Desk editor's note, referee report, simulated authors' rebuttal, and a circularity audit. Tearing a paper down is the easy half of reading it; the pith above is the substance, this is the friction.

Referee Report

1 major / 2 minor

Summary. The manuscript introduces SimBench, a standardized benchmark created by unifying 20 diverse human-behavior datasets spanning moral decision-making, economic choice, and other tasks drawn from a large global participant pool. The central claims are that current best LLMs reach a modest simulation fidelity of 40.80/100, that fidelity scales log-linearly with model size but not with increased inference-time compute, that instruction tuning produces an alignment-simulation tradeoff (improving low-entropy/consensus items while degrading high-entropy/diverse ones), that models struggle to simulate specific demographic groups, and that simulation ability correlates strongly with knowledge-intensive reasoning (MMLU-Pro, r = 0.939).

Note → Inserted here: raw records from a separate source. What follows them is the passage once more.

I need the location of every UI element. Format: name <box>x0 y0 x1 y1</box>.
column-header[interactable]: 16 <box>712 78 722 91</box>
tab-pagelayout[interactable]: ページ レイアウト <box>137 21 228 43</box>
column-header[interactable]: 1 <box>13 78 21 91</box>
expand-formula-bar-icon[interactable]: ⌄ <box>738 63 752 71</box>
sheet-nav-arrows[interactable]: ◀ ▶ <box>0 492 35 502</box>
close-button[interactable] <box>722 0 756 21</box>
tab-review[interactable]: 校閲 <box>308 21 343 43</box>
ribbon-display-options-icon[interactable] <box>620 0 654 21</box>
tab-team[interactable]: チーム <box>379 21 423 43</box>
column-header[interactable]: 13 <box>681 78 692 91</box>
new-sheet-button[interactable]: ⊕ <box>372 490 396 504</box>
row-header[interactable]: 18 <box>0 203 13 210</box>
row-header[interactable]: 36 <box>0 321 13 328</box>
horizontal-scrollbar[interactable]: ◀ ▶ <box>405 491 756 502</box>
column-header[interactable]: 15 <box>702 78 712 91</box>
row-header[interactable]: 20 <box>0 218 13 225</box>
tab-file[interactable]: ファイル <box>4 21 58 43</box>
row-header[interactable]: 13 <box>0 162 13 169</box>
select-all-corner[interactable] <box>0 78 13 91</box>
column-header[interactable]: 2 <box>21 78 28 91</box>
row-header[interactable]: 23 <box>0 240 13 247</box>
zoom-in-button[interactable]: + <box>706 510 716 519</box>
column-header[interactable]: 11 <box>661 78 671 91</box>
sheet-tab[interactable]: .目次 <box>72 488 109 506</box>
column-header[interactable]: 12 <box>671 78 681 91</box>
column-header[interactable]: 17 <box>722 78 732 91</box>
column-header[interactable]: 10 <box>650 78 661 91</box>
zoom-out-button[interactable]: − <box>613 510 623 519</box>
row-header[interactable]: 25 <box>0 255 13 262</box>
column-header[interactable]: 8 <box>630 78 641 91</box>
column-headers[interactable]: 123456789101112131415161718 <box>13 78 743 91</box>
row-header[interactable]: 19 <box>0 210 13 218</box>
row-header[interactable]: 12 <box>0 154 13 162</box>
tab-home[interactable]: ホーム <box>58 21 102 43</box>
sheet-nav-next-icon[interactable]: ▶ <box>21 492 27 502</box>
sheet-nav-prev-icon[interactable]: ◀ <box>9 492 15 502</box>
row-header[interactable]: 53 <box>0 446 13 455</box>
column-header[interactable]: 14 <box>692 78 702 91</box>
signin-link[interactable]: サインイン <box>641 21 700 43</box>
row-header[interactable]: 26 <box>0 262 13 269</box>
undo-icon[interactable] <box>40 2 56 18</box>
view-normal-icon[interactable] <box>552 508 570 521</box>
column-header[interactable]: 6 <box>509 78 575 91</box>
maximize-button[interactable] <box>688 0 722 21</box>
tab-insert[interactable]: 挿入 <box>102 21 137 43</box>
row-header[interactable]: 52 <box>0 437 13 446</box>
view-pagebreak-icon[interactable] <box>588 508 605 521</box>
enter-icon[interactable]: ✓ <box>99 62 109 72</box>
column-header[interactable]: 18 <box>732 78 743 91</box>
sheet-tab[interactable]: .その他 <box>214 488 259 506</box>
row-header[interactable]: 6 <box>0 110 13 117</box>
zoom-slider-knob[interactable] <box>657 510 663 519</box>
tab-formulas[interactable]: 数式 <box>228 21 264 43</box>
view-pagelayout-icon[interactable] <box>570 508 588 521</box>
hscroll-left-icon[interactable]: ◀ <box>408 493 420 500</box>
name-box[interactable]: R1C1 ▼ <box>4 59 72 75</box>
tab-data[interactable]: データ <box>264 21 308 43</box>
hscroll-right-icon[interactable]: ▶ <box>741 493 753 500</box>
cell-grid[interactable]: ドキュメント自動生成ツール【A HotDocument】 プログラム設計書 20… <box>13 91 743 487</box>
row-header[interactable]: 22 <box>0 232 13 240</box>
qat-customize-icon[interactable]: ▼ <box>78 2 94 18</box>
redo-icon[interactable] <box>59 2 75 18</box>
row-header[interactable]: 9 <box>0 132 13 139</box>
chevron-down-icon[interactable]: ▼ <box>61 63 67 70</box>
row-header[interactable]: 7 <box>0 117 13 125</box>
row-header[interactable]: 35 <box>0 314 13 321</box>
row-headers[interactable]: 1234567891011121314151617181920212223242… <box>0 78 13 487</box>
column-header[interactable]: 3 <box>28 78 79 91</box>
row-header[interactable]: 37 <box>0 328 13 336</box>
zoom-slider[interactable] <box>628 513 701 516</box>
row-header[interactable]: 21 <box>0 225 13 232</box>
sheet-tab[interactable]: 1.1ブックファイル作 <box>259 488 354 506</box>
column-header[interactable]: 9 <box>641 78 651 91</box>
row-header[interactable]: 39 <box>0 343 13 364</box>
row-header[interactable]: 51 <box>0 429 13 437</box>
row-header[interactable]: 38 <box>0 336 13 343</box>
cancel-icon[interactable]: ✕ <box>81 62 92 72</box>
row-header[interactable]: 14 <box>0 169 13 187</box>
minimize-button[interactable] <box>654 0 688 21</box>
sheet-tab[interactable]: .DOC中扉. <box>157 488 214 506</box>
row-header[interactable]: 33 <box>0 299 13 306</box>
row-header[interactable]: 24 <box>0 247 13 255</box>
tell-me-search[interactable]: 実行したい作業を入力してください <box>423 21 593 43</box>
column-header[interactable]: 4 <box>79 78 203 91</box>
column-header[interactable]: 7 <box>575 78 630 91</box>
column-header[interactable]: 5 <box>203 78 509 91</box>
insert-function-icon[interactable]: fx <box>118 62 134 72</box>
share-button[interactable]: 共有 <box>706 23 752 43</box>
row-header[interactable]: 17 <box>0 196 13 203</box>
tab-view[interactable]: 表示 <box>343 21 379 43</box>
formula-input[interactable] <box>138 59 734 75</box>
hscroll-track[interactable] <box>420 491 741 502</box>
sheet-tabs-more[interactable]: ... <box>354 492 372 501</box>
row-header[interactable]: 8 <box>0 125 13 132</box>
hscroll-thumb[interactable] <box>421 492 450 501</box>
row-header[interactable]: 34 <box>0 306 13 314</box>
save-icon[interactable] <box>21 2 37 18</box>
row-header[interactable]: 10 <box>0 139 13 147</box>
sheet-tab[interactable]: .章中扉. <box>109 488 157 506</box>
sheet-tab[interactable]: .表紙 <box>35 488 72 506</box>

Significance. If the unified benchmark constitutes a representative ground truth, the work supplies the first large-scale, reproducible instrument for measuring LLM simulation fidelity. The reported scaling relationship, alignment tradeoff, demographic gaps, and correlation with MMLU-Pro would then constitute actionable, falsifiable findings that could guide both model development and the responsible use of LLMs as proxies in the social and behavioral sciences.

major comments (1)
  1. [Abstract] Abstract (paragraph on dataset unification): the claim that the 20 chosen datasets supply a valid and representative ground truth for human behavioral variation is load-bearing for the headline fidelity score (40.80/100), the log-linear scaling result, and the demographic findings, yet the manuscript provides no explicit inclusion criteria, no description of response-format harmonization (e.g., probability binning, Likert rescaling, or handling of varying participant N), and no test for coverage of high- versus low-entropy behaviors. Without these details the reported metrics risk being artifacts of benchmark construction rather than intrinsic properties of the models.
minor comments (2)
  1. [Abstract] The abstract states that performance 'scales log-linearly with model size' but does not indicate which model sizes were included or report the regression statistics; adding these details would strengthen the scaling claim.
  2. [Abstract] Consider reporting the total number of unique participants and a brief diversity metric for the 'large global participant pool' to allow readers to assess coverage.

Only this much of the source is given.